The 4 ingredient (Orange, Apple, Tomato, Strawberry) ML Model results Dataset statistics:

3.8k training images (73%), 876 validation images (19%), 432 testing images (8%) - Trained for 55 epochs
Results:
- Precision: 90.5%
- Recall: 89.7%
- mAP@0.5: 94.5%
- mAP@.5:.95: 72.6%

The Green + Red Pepper results Dataset statistics:

726 training images (80%), 132 validation images (15%), 45 testing images (5%)
Trained for 55 epochs
Results:
- Precision: 87.3%
- Recall: 84.7%
- mAP@0.5: 90.5%
- mAP@.5:.95: 68.4%

Credits to myself for leading the Machine Learning effort.

Software

Tools used:

Figma
React
CSS
Bootstrap
Firebase Authentication
Firebase Cloudstore database
Python
Flask
Luxonis SDK
Multithreading
Bash scripts
Raspbian (Debian Linux)
Postman

The following block diagram displays the standalone design between a user interface and the smart fridge add-on, as well as the usage of an external API for extended functions.

As shown in the diagram, the smart fridge add-on consists of a Raspberry Pi Zero 2 W, connected to an Oak-D-Lite via USB. The Raspberry Pi has the responsibility of communicating with local devices to register the system, as well as transferring the data to an online database. The registration is accomplished using a Flask LAN server. This will allow the device to run a “handshake” protocol intended to link the device to the user’s account that is stored in Firebase by storing the database keys on the device itself. That way, when the device begins to upload data including the contents and ingredients detected, the user would be able to view this data on the web application dashboard page.

A secondary script will run to listen for the light sensor's signal on the falling edge. This thread’s starting conditions depend on the user credentials that have been stored when the registration endpoint is activated. The script would also begin on startup if the device is restarted via a shell script. The falling edge indicates that the fridge door was previously opened, but then closed with the fridge lights being turned off, causing the environment to be darker than the threshold necessary to pass the signal. When this happens, the Raspberry Pi will listen to the data stream from the Oak-D-Lite to acquire a snapshot of the fridge contents. This snapshot contains both the image and the object detection results. This is sent to the Firebase server, where the data gets overwritten. Having the support to connect multiple devices to an account allows flexibility for further applications such as aggregating ingredients for use-cases such as checking for potential recipes.

This application software also interfaces with the USB port to retrieve the data stream from the Oak-D-Lite. The Oak-D-Lite handles both the camera input on its wide stereo perspective, and the object detection analysis.
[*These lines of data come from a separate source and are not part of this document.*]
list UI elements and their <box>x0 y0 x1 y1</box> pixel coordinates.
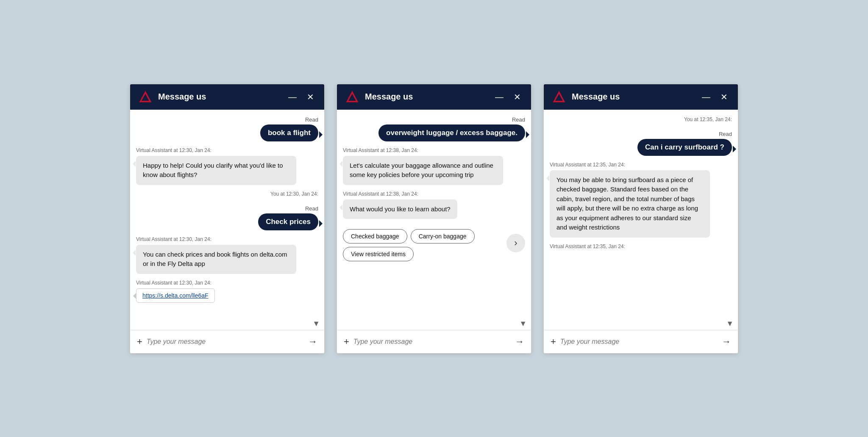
chat-body-1: Read book a flight Virtual Assistant at … <box>130 110 324 330</box>
chat-window-2: Message us — ✕ Read overweight luggage /… <box>337 84 531 354</box>
timestamp-4: Virtual Assistant at 12:38, Jan 24: <box>343 147 418 153</box>
chat-header-1: Message us — ✕ <box>130 84 324 110</box>
msg-ts-4: Virtual Assistant at 12:38, Jan 24: Let'… <box>343 147 525 185</box>
bot-bubble-1: Happy to help! Could you clarify what yo… <box>136 156 296 185</box>
read-label-4: Read <box>719 131 732 137</box>
chat-window-1: Message us — ✕ Read book a flight Virtua… <box>130 84 325 354</box>
timestamp-2: Virtual Assistant at 12:30, Jan 24: <box>136 236 211 242</box>
send-button-1[interactable]: → <box>308 336 317 347</box>
msg-ts-6: Virtual Assistant at 12:35, Jan 24: You … <box>550 162 732 238</box>
chat-footer-3: + → <box>544 330 738 353</box>
minimize-button-3[interactable]: — <box>699 92 713 102</box>
msg-overweight: Read overweight luggage / excess baggage… <box>343 116 525 141</box>
msg-surfboard: Read Can i carry surfboard ? <box>550 131 732 156</box>
user-bubble-overweight: overweight luggage / excess baggage. <box>378 124 525 141</box>
delta-logo-icon-3 <box>551 89 567 105</box>
msg-ts-5: Virtual Assistant at 12:38, Jan 24: What… <box>343 191 525 219</box>
bot-bubble-4: What would you like to learn about? <box>343 199 457 219</box>
chat-header-2: Message us — ✕ <box>337 84 531 110</box>
timestamp-6: Virtual Assistant at 12:35, Jan 24: <box>550 162 625 168</box>
msg-ts-1: Virtual Assistant at 12:30, Jan 24: Happ… <box>136 147 318 185</box>
option-buttons-row2: View restricted items <box>343 247 504 261</box>
option-view-restricted[interactable]: View restricted items <box>343 247 414 261</box>
delta-logo-icon-2 <box>345 89 360 105</box>
user-bubble-check-prices: Check prices <box>258 213 318 230</box>
delta-logo-icon <box>138 89 153 105</box>
chat-title-1: Message us <box>158 92 281 102</box>
scroll-down-indicator-1: ▼ <box>312 319 320 328</box>
message-input-2[interactable] <box>353 338 511 346</box>
chat-window-3: Message us — ✕ You at 12:35, Jan 24: Rea… <box>543 84 738 354</box>
timestamp-5: Virtual Assistant at 12:38, Jan 24: <box>343 191 418 197</box>
msg-ts-right-1: You at 12:30, Jan 24: <box>136 191 318 199</box>
bot-bubble-2: You can check prices and book flights on… <box>136 245 296 274</box>
close-button-1[interactable]: ✕ <box>304 92 317 102</box>
chat-title-2: Message us <box>365 92 487 102</box>
add-attachment-button-1[interactable]: + <box>137 337 142 346</box>
scroll-down-indicator-3: ▼ <box>726 319 734 328</box>
add-attachment-button-3[interactable]: + <box>551 337 556 346</box>
read-label-2: Read <box>305 205 318 212</box>
next-arrow-button[interactable]: › <box>506 234 525 252</box>
add-attachment-button-2[interactable]: + <box>344 337 349 346</box>
read-label-3: Read <box>512 116 525 123</box>
user-bubble-surfboard: Can i carry surfboard ? <box>637 139 732 156</box>
msg-book-flight: Read book a flight <box>136 116 318 141</box>
bot-bubble-5: You may be able to bring surfboard as a … <box>550 170 710 238</box>
msg-ts-7: Virtual Assistant at 12:35, Jan 24: <box>550 243 732 252</box>
close-button-3[interactable]: ✕ <box>718 92 730 102</box>
option-carryon-baggage[interactable]: Carry-on baggage <box>411 229 475 243</box>
option-checked-baggage[interactable]: Checked baggage <box>343 229 407 243</box>
msg-ts-3: Virtual Assistant at 12:30, Jan 24: http… <box>136 280 318 303</box>
timestamp-right-3: You at 12:35, Jan 24: <box>684 116 732 122</box>
message-input-3[interactable] <box>560 338 718 346</box>
read-label-1: Read <box>305 116 318 123</box>
user-bubble-book-flight: book a flight <box>260 124 318 141</box>
minimize-button-1[interactable]: — <box>286 92 299 102</box>
chat-footer-2: + → <box>337 330 531 353</box>
option-buttons-row1: Checked baggage Carry-on baggage <box>343 229 504 243</box>
bot-link-bubble-1[interactable]: https://s.delta.com/lle6aF <box>136 288 215 303</box>
close-button-2[interactable]: ✕ <box>511 92 523 102</box>
msg-check-prices: Read Check prices <box>136 205 318 230</box>
timestamp-1: Virtual Assistant at 12:30, Jan 24: <box>136 147 211 153</box>
minimize-button-2[interactable]: — <box>492 92 506 102</box>
chat-footer-1: + → <box>130 330 324 353</box>
bot-bubble-3: Let's calculate your baggage allowance a… <box>343 156 503 185</box>
chat-containers: Message us — ✕ Read book a flight Virtua… <box>130 84 738 354</box>
chat-body-3: You at 12:35, Jan 24: Read Can i carry s… <box>544 110 738 330</box>
chat-body-2: Read overweight luggage / excess baggage… <box>337 110 531 330</box>
msg-ts-2: Virtual Assistant at 12:30, Jan 24: You … <box>136 236 318 274</box>
send-button-2[interactable]: → <box>515 336 524 347</box>
option-row-1: Checked baggage Carry-on baggage View re… <box>343 225 525 261</box>
timestamp-3: Virtual Assistant at 12:30, Jan 24: <box>136 280 211 286</box>
msg-ts-right-3: You at 12:35, Jan 24: <box>550 116 732 125</box>
message-input-1[interactable] <box>147 338 304 346</box>
timestamp-7: Virtual Assistant at 12:35, Jan 24: <box>550 243 625 249</box>
send-button-3[interactable]: → <box>722 336 731 347</box>
scroll-down-indicator-2: ▼ <box>519 319 527 328</box>
timestamp-right-1: You at 12:30, Jan 24: <box>270 191 318 197</box>
chat-header-3: Message us — ✕ <box>544 84 738 110</box>
chat-title-3: Message us <box>572 92 694 102</box>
For the design, YOLOv7 was selected for its advantages of only using the image once, and its lightweight and fast processing time. Due to fast response times, we are able to improve the UX of our application by reducing the latency of the responses. Additionally, a lightweight design without image storage will remove the need for a secondary backend server hosted on the cloud. This will include the image, as well as the results of the object detection models.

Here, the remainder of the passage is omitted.